As soon as my mother and I exited the elevator in the eighth floor we saw her waiving us around the corner to her apartment. My mother was limping because of pain in her hip and I was hobbling with my cane due to my broken toes and usual spinal pain.
We walked down the long hallway and said, “Meals on Wheels delivery. How are you today?”
Rita paused and says, “Ah, you know what I won’t complain.”
I replied, “Well, I’m glad you’re inside on such a cold day.”
“Actually I was just downstairs. I had to get something very important in the mail. My landlord wants to force me out of my home after 50 years so my niece and nephew, who are attorneys, are helping me. I’m just glad my husband Harry isn’t alive to see this.”
Rita told us that when she and Harry moved into the building on East 76th Street in the early 1960’s it was considered a Hungarian slum. She figured the neighborhood had changed some but she was stunned to learn that her tiny one bedroom was now selling for 800 thousand dollars. She, however, was not interested in moving.
Rita left us at the front door and rummaged through a pile of papers until she dug out two pictures of Harry. He was a tall, handsome, smiling man with dark wavy hair.

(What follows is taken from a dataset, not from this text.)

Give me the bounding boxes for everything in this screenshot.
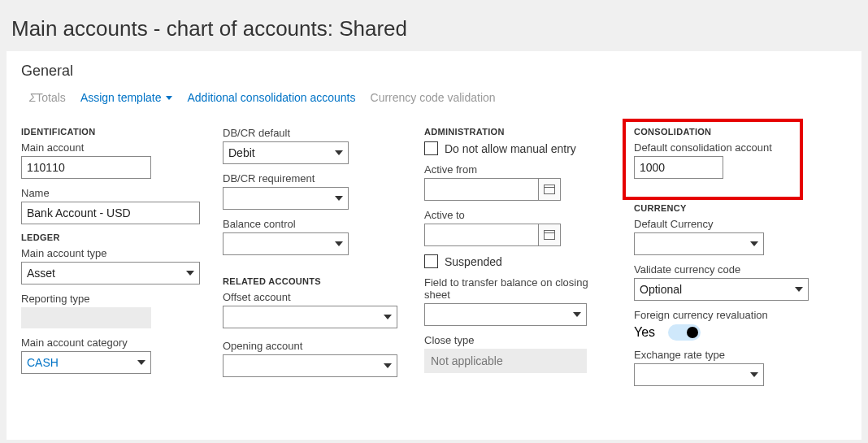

Rita told us they met at a resort in the Catskills in July 1944 when she was just 14 years old. The six foot 137 pound teenager walked up to her and put his arm around her. She exclaimed, “no one puts their hands on me.” Rita says Harry laughed. He never left her side again other than to go to war.
He returned home and became and engineer for Columbia Records then Sony. She worked for comedians like Joan Rivers and Phyllis Diller. She said Harry was so funny people tried to convince him to write jokes for a living. But, she was ill and could only work part time and back then the going rate was five dollars a joke so Harry passed. But, Rita says he never gave up charming and entertaining everyone he met. Even when he was in the nursing home later in his life, Harry got preference over the other residents because he always talked to the orderlies like Jesus and lifted their spirits.
Rita caressed the pictures and said, “Do you believe in love at first sight? I do because Harry saw me and he loved me. I know he did because, once, when he was nearly comatose in a nursing home I said, “You know what Harry we’ve had quite a love affair.” Rita said he got a burst of energy and jumped on the bed like a child with a big smile on his face.
Rita said she sold all of jewelry and nearly everything of value she owned to keep Harry close to her towards the end of his life. “It was worth it,” Rita said. I thought about leaving this apartment after that but I couldn’t.”
“Don’t,” I said. “It’s where you made a life with Harry. It’s home.”
“And, you had more love in your life than most people. You had laughs with Harry to get through the tough times,” my mother said.
“You’re right,” Rita responded. “I never thought I’d need meals on wheels but if it brings me people like you two to talk with about Harry I won’t complain.”